DATA PROVIDED →
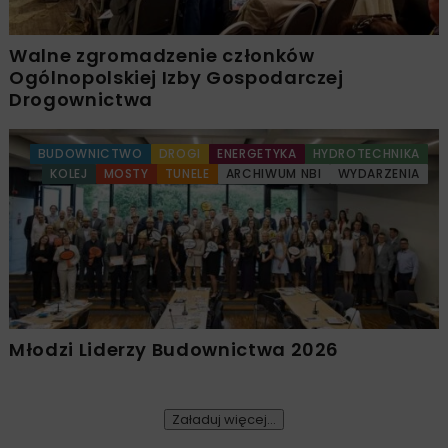
Walne zgromadzenie członków
Ogólnopolskiej Izby Gospodarczej
Drogownictwa
BUDOWNICTWO
DROGI
ENERGETYKA
HYDROTECHNIKA
KOLEJ
MOSTY
TUNELE
ARCHIWUM NBI
WYDARZENIA
Młodzi Liderzy Budownictwa 2026
Załaduj więcej...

EXERCISE DETAILS →
Start to finish, write out the data above exactly, omitting all pictures.

ANSWER SECTION →
Walne zgromadzenie członków
Ogólnopolskiej Izby Gospodarczej
Drogownictwa
BUDOWNICTWO
DROGI
ENERGETYKA
HYDROTECHNIKA
KOLEJ
MOSTY
TUNELE
ARCHIWUM NBI
WYDARZENIA
Młodzi Liderzy Budownictwa 2026
Załaduj więcej...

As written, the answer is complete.